The best clues, in my book: [Get bronze, say] for the verb MEDAL, as at the Olympics; [Places to make notes] for music STAFFS; [Meanies] for SADISTS (because the clue's so playful and the answer, not); [They come and go] for FADS; [Top piece] for BRA; [Certain ball] for MASQUE; [Order to leave] for the theatrical EXEUNT (and boy, did I ponder hard what sort of eviction edict might start with an E and have six letters); ["Symphony in Black" and others] for ERTES, because it sounds like a musical clue rather than a visual art clue (here's what Erte's illustration looks like); and [Rx instruction] for TID, because we've seen TER too much lately and TID is what the docs actually write on a prescription pad.
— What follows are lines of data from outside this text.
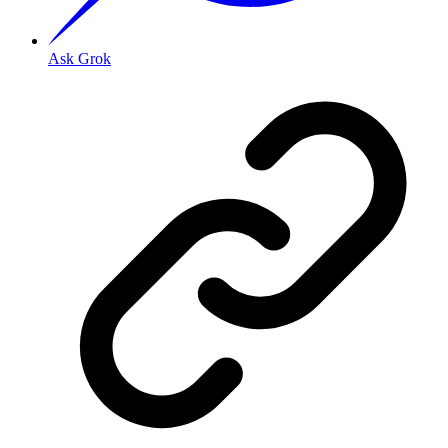
Ask Grok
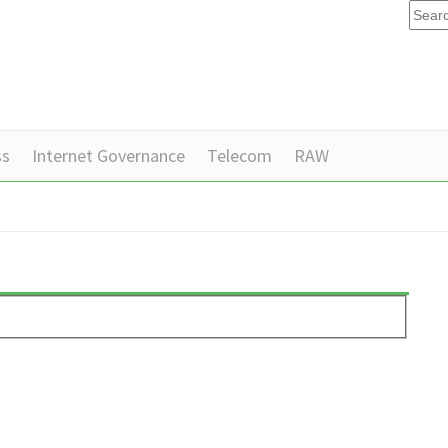
ss
Internet Governance
Telecom
RAW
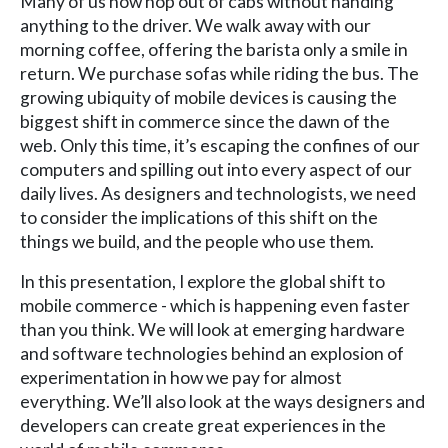
Many of us now hop out of cabs without handing
anything to the driver. We walk away with our
morning coffee, offering the barista only a smile in
return. We purchase sofas while riding the bus. The
growing ubiquity of mobile devices is causing the
biggest shift in commerce since the dawn of the
web. Only this time, it’s escaping the confines of our
computers and spilling out into every aspect of our
daily lives. As designers and technologists, we need
to consider the implications of this shift on the
things we build, and the people who use them.
In this presentation, I explore the global shift to
mobile commerce - which is happening even faster
than you think. We will look at emerging hardware
and software technologies behind an explosion of
experimentation in how we pay for almost
everything. We’ll also look at the ways designers and
developers can create great experiences in the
The [1970s-'80s Australian P.M.] is Malcolm FRASER, who was quite accomplished: "Australia's Prime Minister at the time Malcolm Fraser managed to make headlines in 1986 by wandering around a Memphis hotel lobby in a dazed state with his trousers missing. He had met a lady at the bar the night before who had drugged and robbed him. It was not reported whether he actually got lucky before passing out." That's way more embarrassing than growing up with a name like Putz.
Merle Baker's Newsday puzzle is not a good puzzle to begin when one is at a nadir of alertness. The first 45% of the puzzle took about 6 minutes, during which time the unanswered clues were utterly impenetrable. But after sleep and breakfast, wow, those clues turned out to be quite pliable indeed, and the rest took about 2⅔ minutes. Huh. That "sleep on it and come back to it later" strategy really works! Most of the following clues managed to perplex me when sleepy, but pleased me when I was more alert. [Desk-calendar shapes] was an odd one—apparently some people like to have 12-sided solid calendars (and those shapes are DODECAHEDRA). Who knew? [Cheap] defines FOR PEANUTS (though [Cheaply] sounds better to me). [Take advantage of] clues the very much "in the language" phrase, WALK ALL OVER. [Beans] clues SQUAT, [Beyond help] is NO-WIN, [Racetrack figure] is the PURSE (not a horse or a tout or a bettor). NOD means [Green light] approval, but it also means DROWSE (clued as [Drop off]). [Pope piece] is a poetic COUPLET, though I contemplated papal garb here. [Make uncomfortable, in a way] is the fun word SQUISH. [Potential perch] are fish ROE. A couple days ago, AGAZE threw many NYT solvers; here, the A-words of the day are ABEAM and AROAR.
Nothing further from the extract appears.